=== Exercise input ===
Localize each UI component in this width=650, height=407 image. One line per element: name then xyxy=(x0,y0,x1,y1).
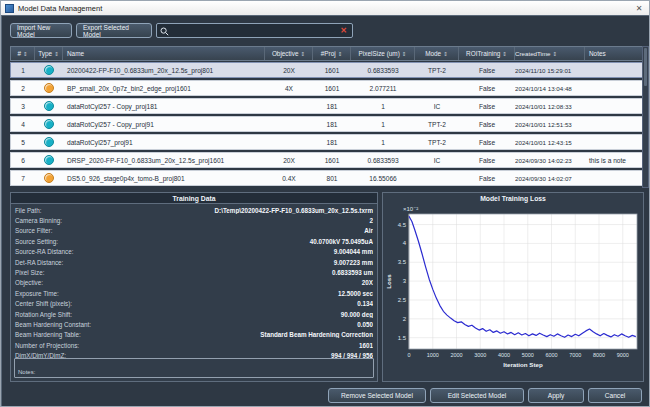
table-row[interactable]: 5dataRotCyl257_proj911811TPT-2False2024/… xyxy=(10,134,643,150)
cell-name: dataRotCyl257 - Copy_proj181 xyxy=(63,99,265,113)
column-header-notes: Notes xyxy=(585,47,642,60)
column-header-name: Name xyxy=(63,47,265,60)
cell-notes xyxy=(585,99,642,113)
cell-roi: False xyxy=(459,63,515,77)
column-header-num[interactable]: #⇕ xyxy=(11,47,35,60)
edit-button[interactable]: Edit Selected Model xyxy=(430,388,524,403)
cell-mode: IC xyxy=(415,153,459,167)
cell-num: 6 xyxy=(11,153,35,167)
search-input[interactable] xyxy=(169,27,338,34)
svg-text:2.5: 2.5 xyxy=(398,297,407,303)
cell-name: DS5.0_926_stage0p4x_tomo-B_proj801 xyxy=(63,171,265,185)
cell-proj: 1601 xyxy=(313,63,351,77)
cell-name: DRSP_2020-FP-F10_0.6833um_20x_12.5s_proj… xyxy=(63,153,265,167)
training-field-value: D:\Temp\20200422-FP-F10_0.6833um_20x_12.… xyxy=(42,207,373,214)
training-field-label: Det-RA Distance: xyxy=(15,259,63,266)
cell-num: 1 xyxy=(11,63,35,77)
cell-pixelsize: 1 xyxy=(351,117,415,131)
training-notes-label: Notes: xyxy=(18,369,35,375)
svg-text:8000: 8000 xyxy=(593,352,605,358)
training-field-row: Source Filter: Air xyxy=(11,226,377,236)
import-new-model-button[interactable]: Import New Model xyxy=(10,23,72,38)
model-table-body: 120200422-FP-F10_0.6833um_20x_12.5s_proj… xyxy=(10,62,643,188)
training-field-label: Beam Hardening Constant: xyxy=(15,321,91,328)
apply-button[interactable]: Apply xyxy=(528,388,584,403)
svg-text:9000: 9000 xyxy=(617,352,629,358)
cell-created: 2024/10/01 12:51:53 xyxy=(515,117,585,131)
column-header-proj[interactable]: #Proj⇕ xyxy=(313,47,351,60)
cell-mode: TPT-2 xyxy=(415,117,459,131)
table-row[interactable]: 2BP_small_20x_0p7z_bin2_edge_proj16014X1… xyxy=(10,80,643,96)
sort-icon: ⇕ xyxy=(54,51,59,57)
cell-pixelsize: 0.6833593 xyxy=(351,63,415,77)
column-header-pixelsize[interactable]: PixelSize (um)⇕ xyxy=(351,47,415,60)
model-type-icon xyxy=(44,83,54,93)
cell-notes: this is a note xyxy=(585,153,642,167)
cell-type xyxy=(35,117,63,131)
training-field-row: Number of Projections: 1601 xyxy=(11,340,377,350)
training-field-value: 2 xyxy=(62,217,373,224)
svg-text:3: 3 xyxy=(403,278,407,284)
column-header-type[interactable]: Type⇕ xyxy=(35,47,63,60)
export-selected-model-button[interactable]: Export Selected Model xyxy=(76,23,152,38)
cell-mode: TPT-2 xyxy=(415,63,459,77)
model-data-management-window: Model Data Management ✕ Import New Model… xyxy=(0,0,650,407)
cell-type xyxy=(35,153,63,167)
clear-search-icon[interactable]: ✕ xyxy=(338,26,349,35)
cell-mode: TPT-2 xyxy=(415,135,459,149)
cell-proj: 801 xyxy=(313,171,351,185)
training-field-row: Exposure Time: 12.5000 sec xyxy=(11,288,377,298)
training-field-row: Pixel Size: 0.6833593 um xyxy=(11,267,377,277)
table-row[interactable]: 120200422-FP-F10_0.6833um_20x_12.5s_proj… xyxy=(10,62,643,78)
cell-num: 5 xyxy=(11,135,35,149)
table-row[interactable]: 4dataRotCyl257 - Copy_proj911811TPT-2Fal… xyxy=(10,116,643,132)
cell-roi: False xyxy=(459,135,515,149)
training-loss-chart: 1.522.533.544.50100020003000400050006000… xyxy=(383,204,643,380)
cell-pixelsize: 1 xyxy=(351,99,415,113)
search-box[interactable]: ✕ xyxy=(156,23,353,38)
column-header-mode[interactable]: Mode⇕ xyxy=(415,47,459,60)
scrollbar-thumb[interactable] xyxy=(644,48,647,86)
training-field-row: Camera Binning: 2 xyxy=(11,215,377,225)
table-row[interactable]: 6DRSP_2020-FP-F10_0.6833um_20x_12.5s_pro… xyxy=(10,152,643,168)
training-field-label: Center Shift (pixels): xyxy=(15,300,72,307)
column-header-created[interactable]: CreatedTime⇕ xyxy=(515,47,585,60)
cell-proj: 181 xyxy=(313,99,351,113)
cell-objective: 20X xyxy=(265,63,313,77)
table-row[interactable]: 7DS5.0_926_stage0p4x_tomo-B_proj8010.4X8… xyxy=(10,170,643,186)
cell-num: 2 xyxy=(11,81,35,95)
svg-text:0: 0 xyxy=(407,352,410,358)
table-header-row: #⇕Type⇕NameObjective⇕#Proj⇕PixelSize (um… xyxy=(10,46,643,61)
model-type-icon xyxy=(44,119,54,129)
svg-text:3000: 3000 xyxy=(474,352,486,358)
cell-proj: 181 xyxy=(313,135,351,149)
cell-roi: False xyxy=(459,171,515,185)
sort-icon: ⇕ xyxy=(23,51,28,57)
cell-objective xyxy=(265,135,313,149)
close-icon[interactable]: ✕ xyxy=(633,4,645,13)
column-header-roi[interactable]: ROITraining⇕ xyxy=(459,47,515,60)
training-data-fields: File Path: D:\Temp\20200422-FP-F10_0.683… xyxy=(11,204,377,361)
training-field-value: 9.007223 mm xyxy=(63,259,373,266)
cell-created: 2024/09/30 14:02:23 xyxy=(515,153,585,167)
window-content: Import New Model Export Selected Model ✕… xyxy=(1,15,650,407)
cell-name: BP_small_20x_0p7z_bin2_edge_proj1601 xyxy=(63,81,265,95)
svg-text:6000: 6000 xyxy=(545,352,557,358)
cancel-button[interactable]: Cancel xyxy=(588,388,642,403)
training-field-value: 0.134 xyxy=(72,300,373,307)
cell-proj: 181 xyxy=(313,117,351,131)
table-scrollbar[interactable] xyxy=(642,46,649,188)
remove-button[interactable]: Remove Selected Model xyxy=(328,388,426,403)
svg-text:7000: 7000 xyxy=(569,352,581,358)
training-field-value: 9.004044 mm xyxy=(73,248,373,255)
toolbar: Import New Model Export Selected Model ✕ xyxy=(10,23,353,38)
sort-icon: ⇕ xyxy=(443,51,448,57)
training-field-value: 1601 xyxy=(79,342,373,349)
cell-type xyxy=(35,171,63,185)
cell-mode xyxy=(415,171,459,185)
window-title: Model Data Management xyxy=(18,4,633,13)
column-header-objective[interactable]: Objective⇕ xyxy=(265,47,313,60)
cell-name: 20200422-FP-F10_0.6833um_20x_12.5s_proj8… xyxy=(63,63,265,77)
table-row[interactable]: 3dataRotCyl257 - Copy_proj1811811ICFalse… xyxy=(10,98,643,114)
cell-pixelsize: 0.6833593 xyxy=(351,153,415,167)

=== Your objective ===
When a line above includes the word "Temp", please list that line.

=== Solution below ===
training-field-value: D:\Temp\20200422-FP-F10_0.6833um_20x_12.… xyxy=(42,207,373,214)
training-data-fields: File Path: D:\Temp\20200422-FP-F10_0.683… xyxy=(11,204,377,361)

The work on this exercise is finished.